> **Task description**: Each line of the data must be reproduced as it appears.

Entries provided Start Marker

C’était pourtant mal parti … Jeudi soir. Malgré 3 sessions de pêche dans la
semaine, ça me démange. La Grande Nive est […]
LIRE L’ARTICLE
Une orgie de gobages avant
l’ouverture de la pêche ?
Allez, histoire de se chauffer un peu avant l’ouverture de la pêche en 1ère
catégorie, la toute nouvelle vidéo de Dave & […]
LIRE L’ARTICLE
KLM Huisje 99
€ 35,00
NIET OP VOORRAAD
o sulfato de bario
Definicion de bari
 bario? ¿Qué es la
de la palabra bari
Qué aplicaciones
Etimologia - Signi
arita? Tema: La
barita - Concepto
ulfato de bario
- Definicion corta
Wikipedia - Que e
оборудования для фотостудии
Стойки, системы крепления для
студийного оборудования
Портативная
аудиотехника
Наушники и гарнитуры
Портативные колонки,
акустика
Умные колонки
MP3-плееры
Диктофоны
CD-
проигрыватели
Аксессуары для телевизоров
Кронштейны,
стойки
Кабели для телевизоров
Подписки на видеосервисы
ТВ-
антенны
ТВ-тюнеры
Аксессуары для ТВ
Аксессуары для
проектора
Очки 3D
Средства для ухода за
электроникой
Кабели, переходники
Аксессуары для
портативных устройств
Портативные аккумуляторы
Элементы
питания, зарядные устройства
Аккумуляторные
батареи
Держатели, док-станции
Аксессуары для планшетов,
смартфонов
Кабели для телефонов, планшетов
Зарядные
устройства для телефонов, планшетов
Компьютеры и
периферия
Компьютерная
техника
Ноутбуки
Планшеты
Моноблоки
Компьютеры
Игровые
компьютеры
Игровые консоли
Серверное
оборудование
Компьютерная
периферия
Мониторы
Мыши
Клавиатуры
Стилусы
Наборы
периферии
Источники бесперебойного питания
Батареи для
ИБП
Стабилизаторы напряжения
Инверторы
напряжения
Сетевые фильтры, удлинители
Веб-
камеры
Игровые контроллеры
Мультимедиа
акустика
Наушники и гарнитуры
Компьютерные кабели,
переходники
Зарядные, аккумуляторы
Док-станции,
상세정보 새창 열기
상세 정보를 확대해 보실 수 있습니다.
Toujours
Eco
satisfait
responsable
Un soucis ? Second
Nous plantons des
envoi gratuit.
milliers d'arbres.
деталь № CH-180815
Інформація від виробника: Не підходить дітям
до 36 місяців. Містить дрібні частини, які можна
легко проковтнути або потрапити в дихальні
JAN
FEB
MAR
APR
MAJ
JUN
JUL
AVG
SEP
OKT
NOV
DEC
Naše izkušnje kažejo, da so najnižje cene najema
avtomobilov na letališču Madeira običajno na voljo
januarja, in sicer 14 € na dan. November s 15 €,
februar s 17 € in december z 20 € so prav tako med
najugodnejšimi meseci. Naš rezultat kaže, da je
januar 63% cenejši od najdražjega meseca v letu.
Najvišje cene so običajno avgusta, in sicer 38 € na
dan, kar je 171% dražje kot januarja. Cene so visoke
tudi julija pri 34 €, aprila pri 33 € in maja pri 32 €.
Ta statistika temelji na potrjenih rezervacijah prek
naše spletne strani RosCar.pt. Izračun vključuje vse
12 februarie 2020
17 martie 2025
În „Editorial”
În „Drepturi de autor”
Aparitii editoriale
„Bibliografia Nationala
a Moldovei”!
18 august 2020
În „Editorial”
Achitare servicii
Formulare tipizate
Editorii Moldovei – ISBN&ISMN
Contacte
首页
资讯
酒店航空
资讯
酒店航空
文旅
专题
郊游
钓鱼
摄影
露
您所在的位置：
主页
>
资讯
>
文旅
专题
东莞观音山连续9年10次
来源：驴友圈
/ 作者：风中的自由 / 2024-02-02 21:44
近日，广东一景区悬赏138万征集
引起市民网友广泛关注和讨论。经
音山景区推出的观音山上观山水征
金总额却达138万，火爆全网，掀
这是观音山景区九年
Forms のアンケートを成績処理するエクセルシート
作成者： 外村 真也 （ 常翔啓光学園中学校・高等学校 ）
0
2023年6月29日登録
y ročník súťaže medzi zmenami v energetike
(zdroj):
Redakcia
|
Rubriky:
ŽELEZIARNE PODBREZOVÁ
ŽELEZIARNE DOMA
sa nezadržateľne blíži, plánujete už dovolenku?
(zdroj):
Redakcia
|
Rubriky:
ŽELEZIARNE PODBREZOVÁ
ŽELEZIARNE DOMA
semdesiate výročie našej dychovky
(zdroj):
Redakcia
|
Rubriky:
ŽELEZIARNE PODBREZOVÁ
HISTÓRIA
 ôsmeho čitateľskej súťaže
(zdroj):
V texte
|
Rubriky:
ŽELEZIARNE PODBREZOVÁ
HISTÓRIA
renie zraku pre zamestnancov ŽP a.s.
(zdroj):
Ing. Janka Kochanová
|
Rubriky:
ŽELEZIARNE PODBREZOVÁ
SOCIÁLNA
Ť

Entries provided End Marker

> **Answer box**:
C’était pourtant mal parti … Jeudi soir. Malgré 3 sessions de pêche dans la
semaine, ça me démange. La Grande Nive est […]
LIRE L’ARTICLE
Une orgie de gobages avant
l’ouverture de la pêche ?
Allez, histoire de se chauffer un peu avant l’ouverture de la pêche en 1ère
catégorie, la toute nouvelle vidéo de Dave & […]
LIRE L’ARTICLE
KLM Huisje 99
€ 35,00
NIET OP VOORRAAD
o sulfato de bario
Definicion de bari
 bario? ¿Qué es la
de la palabra bari
Qué aplicaciones
Etimologia - Signi
arita? Tema: La
barita - Concepto
ulfato de bario
- Definicion corta
Wikipedia - Que e
оборудования для фотостудии
Стойки, системы крепления для
студийного оборудования
Портативная
аудиотехника
Наушники и гарнитуры
Портативные колонки,
акустика
Умные колонки
MP3-плееры
Диктофоны
CD-
проигрыватели
Аксессуары для телевизоров
Кронштейны,
стойки
Кабели для телевизоров
Подписки на видеосервисы
ТВ-
антенны
ТВ-тюнеры
Аксессуары для ТВ
Аксессуары для
проектора
Очки 3D
Средства для ухода за
электроникой
Кабели, переходники
Аксессуары для
портативных устройств
Портативные аккумуляторы
Элементы
питания, зарядные устройства
Аккумуляторные
батареи
Держатели, док-станции
Аксессуары для планшетов,
смартфонов
Кабели для телефонов, планшетов
Зарядные
устройства для телефонов, планшетов
Компьютеры и
периферия
Компьютерная
техника
Ноутбуки
Планшеты
Моноблоки
Компьютеры
Игровые
компьютеры
Игровые консоли
Серверное
оборудование
Компьютерная
периферия
Мониторы
Мыши
Клавиатуры
Стилусы
Наборы
периферии
Источники бесперебойного питания
Батареи для
ИБП
Стабилизаторы напряжения
Инверторы
напряжения
Сетевые фильтры, удлинители
Веб-
камеры
Игровые контроллеры
Мультимедиа
акустика
Наушники и гарнитуры
Компьютерные кабели,
переходники
Зарядные, аккумуляторы
Док-станции,
상세정보 새창 열기
상세 정보를 확대해 보실 수 있습니다.
Toujours
Eco
satisfait
responsable
Un soucis ? Second
Nous plantons des
envoi gratuit.
milliers d'arbres.
деталь № CH-180815
Інформація від виробника: Не підходить дітям
до 36 місяців. Містить дрібні частини, які можна
легко проковтнути або потрапити в дихальні
JAN
FEB
MAR
APR
MAJ
JUN
JUL
AVG
SEP
OKT
NOV
DEC
Naše izkušnje kažejo, da so najnižje cene najema
avtomobilov na letališču Madeira običajno na voljo
januarja, in sicer 14 € na dan. November s 15 €,
februar s 17 € in december z 20 € so prav tako med
najugodnejšimi meseci. Naš rezultat kaže, da je
januar 63% cenejši od najdražjega meseca v letu.
Najvišje cene so običajno avgusta, in sicer 38 € na
dan, kar je 171% dražje kot januarja. Cene so visoke
tudi julija pri 34 €, aprila pri 33 € in maja pri 32 €.
Ta statistika temelji na potrjenih rezervacijah prek
naše spletne strani RosCar.pt. Izračun vključuje vse
12 februarie 2020
17 martie 2025
În „Editorial”
În „Drepturi de autor”
Aparitii editoriale
„Bibliografia Nationala
a Moldovei”!
18 august 2020
În „Editorial”
Achitare servicii
Formulare tipizate
Editorii Moldovei – ISBN&ISMN
Contacte
首页
资讯
酒店航空
资讯
酒店航空
文旅
专题
郊游
钓鱼
摄影
露
您所在的位置：
主页
>
资讯
>
文旅
专题
东莞观音山连续9年10次
来源：驴友圈
/ 作者：风中的自由 / 2024-02-02 21:44
近日，广东一景区悬赏138万征集
引起市民网友广泛关注和讨论。经
音山景区推出的观音山上观山水征
金总额却达138万，火爆全网，掀
这是观音山景区九年
Forms のアンケートを成績処理するエクセルシート
作成者： 外村 真也 （ 常翔啓光学園中学校・高等学校 ）
0
2023年6月29日登録
y ročník súťaže medzi zmenami v energetike
(zdroj):
Redakcia
|
Rubriky:
ŽELEZIARNE PODBREZOVÁ
ŽELEZIARNE DOMA
sa nezadržateľne blíži, plánujete už dovolenku?
(zdroj):
Redakcia
|
Rubriky:
ŽELEZIARNE PODBREZOVÁ
ŽELEZIARNE DOMA
semdesiate výročie našej dychovky
(zdroj):
Redakcia
|
Rubriky:
ŽELEZIARNE PODBREZOVÁ
HISTÓRIA
 ôsmeho čitateľskej súťaže
(zdroj):
V texte
|
Rubriky:
ŽELEZIARNE PODBREZOVÁ
HISTÓRIA
renie zraku pre zamestnancov ŽP a.s.
(zdroj):
Ing. Janka Kochanová
|
Rubriky:
ŽELEZIARNE PODBREZOVÁ
SOCIÁLNA
Ť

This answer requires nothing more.